### [MATERIAL FOR THIS EXERCISE]
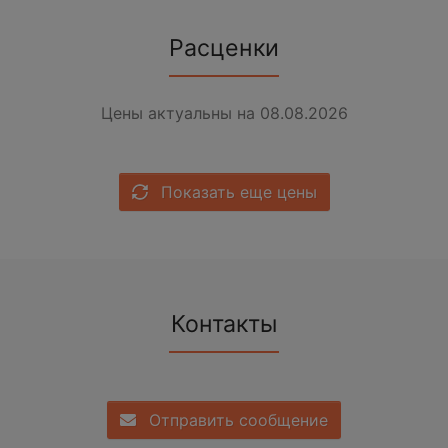
Расценки
Цены актуальны на 08.08.2026
Показать еще цены
Контакты
Отправить сообщение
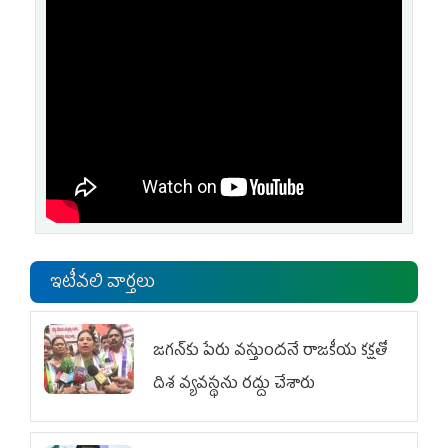
ఇటీవలి వార్తలు
జగన్‌కు పేరు వస్తుందనే రాజకీయ కక్షతో
దిశ వ్య‌వ‌స్థ‌ను రద్దు చేశారు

### [TASK]
In the listing above, the lines from the one containing "ఇటీవలి వార్తలు" through the last line are to be returned exactly.

### [RESPONSE]
ఇటీవలి వార్తలు
జగన్‌కు పేరు వస్తుందనే రాజకీయ కక్షతో
దిశ వ్య‌వ‌స్థ‌ను రద్దు చేశారు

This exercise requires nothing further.